The April 6 ruling came in a case, cited as Kansas v. Glover, that weighed the importance of road safety against drivers’ privacy rights.
The law enforcement officer’s assumption that the car was being driven by the owner was deemed reasonable by the court.
“We hold that when the officer lacks information negating an inference that the owner is the driver of the vehicle, the stop is reasonable,” Justice Clarence Thomas wrote for the majority.
Citing a 1979 Supreme Court case known as Delaware v. Prouse, Thomas noted that the court has “previously recognized that States have a ‘vital interest in ensuring that only those qualified to do so are permitted to operate motor vehicles [and] that licensing, registration, and vehicle inspection requirements are being observed.’”
“Studies demonstrate what common experience readily reveals,” Thomas wrote. “Drivers with revoked licenses frequently continue to drive and therefore to pose safety risks to other motorists and pedestrians.”
Only Justice Sonia Sotomayor dissented.
Some law-and-order advocates have complained over the years that what they characterize as hyper-technical or farfetched interpretations of laws allow otherwise guilty individuals to escape responsibility for their actions. This new ruling shuts down a novel means of attacking the lawfulness of an investigative stop using the Fourth Amendment, which guards against unreasonable searches and seizures by police.
In the case at hand, the Kansas Supreme Court broke with 12 state supreme courts and four federal circuits, holding that the stop at issue violated the Fourth Amendment.
The 8–1 Supreme Court ruling is a victory for the Trump administration, which backed the Sunflower State in the appeal.
“The Fourth Amendment asks police officers to be reasonable,” Michael R. Huston of the U.S. Solicitor General’s office told the high court during oral arguments on Nov. 4, 2019.
“It does not ask them to set aside common sense when they step into the patrol car. The traffic stop at issue in this case was constitutional because it was based on a common-sense inference. It was reasonable for the officer to think that [the respondent] Charles Glover might be the person driving the truck registered in his name.”
Kansas charged Glover with driving as a habitual violator after the traffic stop showed he was driving with a revoked license.
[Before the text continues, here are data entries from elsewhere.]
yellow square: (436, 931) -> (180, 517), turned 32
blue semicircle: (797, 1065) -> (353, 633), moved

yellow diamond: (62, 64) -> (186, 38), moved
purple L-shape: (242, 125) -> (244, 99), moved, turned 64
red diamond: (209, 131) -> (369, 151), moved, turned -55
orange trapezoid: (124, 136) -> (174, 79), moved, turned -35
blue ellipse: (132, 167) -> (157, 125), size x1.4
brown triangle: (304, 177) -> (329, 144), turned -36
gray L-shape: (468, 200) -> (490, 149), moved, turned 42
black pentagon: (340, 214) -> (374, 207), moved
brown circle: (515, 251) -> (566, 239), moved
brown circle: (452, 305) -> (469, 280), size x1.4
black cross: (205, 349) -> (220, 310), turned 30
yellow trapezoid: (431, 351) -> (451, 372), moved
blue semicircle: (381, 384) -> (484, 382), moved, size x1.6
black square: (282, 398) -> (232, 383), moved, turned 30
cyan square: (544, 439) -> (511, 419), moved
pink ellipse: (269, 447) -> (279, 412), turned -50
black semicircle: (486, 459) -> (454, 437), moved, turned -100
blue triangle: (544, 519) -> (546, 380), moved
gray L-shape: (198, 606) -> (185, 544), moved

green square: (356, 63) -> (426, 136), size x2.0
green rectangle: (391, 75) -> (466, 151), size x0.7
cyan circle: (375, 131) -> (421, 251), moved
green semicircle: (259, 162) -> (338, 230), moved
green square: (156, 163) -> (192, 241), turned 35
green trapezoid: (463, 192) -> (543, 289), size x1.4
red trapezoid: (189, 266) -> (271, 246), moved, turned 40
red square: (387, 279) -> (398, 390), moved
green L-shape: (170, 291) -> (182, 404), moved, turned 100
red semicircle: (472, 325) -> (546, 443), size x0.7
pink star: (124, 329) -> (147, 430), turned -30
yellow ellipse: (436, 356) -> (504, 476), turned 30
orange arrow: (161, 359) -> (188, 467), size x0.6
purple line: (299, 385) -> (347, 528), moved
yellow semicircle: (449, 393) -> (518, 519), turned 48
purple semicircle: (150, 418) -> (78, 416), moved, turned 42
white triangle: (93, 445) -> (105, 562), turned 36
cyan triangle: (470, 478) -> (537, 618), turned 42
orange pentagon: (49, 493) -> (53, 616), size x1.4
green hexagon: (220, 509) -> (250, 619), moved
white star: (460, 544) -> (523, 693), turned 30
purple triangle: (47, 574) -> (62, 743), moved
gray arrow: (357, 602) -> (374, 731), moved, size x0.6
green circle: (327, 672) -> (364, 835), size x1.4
Glover moved to suppress all evidence seized during the stop, asserting that the officer lacked reasonable suspicion to pull him over.
While the trial court granted Glover’s motion to suppress, a state appeals court reversed, finding that “it was reasonable for [the deputy] to infer that the driver was the owner of the vehicle” because “there were specific and articulable facts from which the officer’s common-sense inference gave rise to a reasonable suspicion.”
The Kansas Supreme Court reversed the appeals court, determining that the police officer lacked reasonable suspicions because his inference that the car’s owner was behind the wheel amounted to “only a hunch” that the individual was engaged in criminal activity. That “hunch” involved “applying and stacking unstated assumptions that are unreasonable without further factual basis.”
Justice Sotomayor agreed with the thrust of the Kansas Supreme Court’s decision.
“Suppose you knew that the registered owner of the vehicle no longer had a valid driver’s license. That added fact raises a new question. What are the odds that someone who has lost his license would continue to drive? The answer is by no means obvious.”
The majority opinion “unnecessarily reduces the state’s burden of proof,” she wrote.
“The consequence of the majority’s approach is to absolve officers from any responsibility to investigate the identity of a driver where feasible,” Sotomayor wrote. “But that is precisely what officers ought to do—and are more than capable of doing.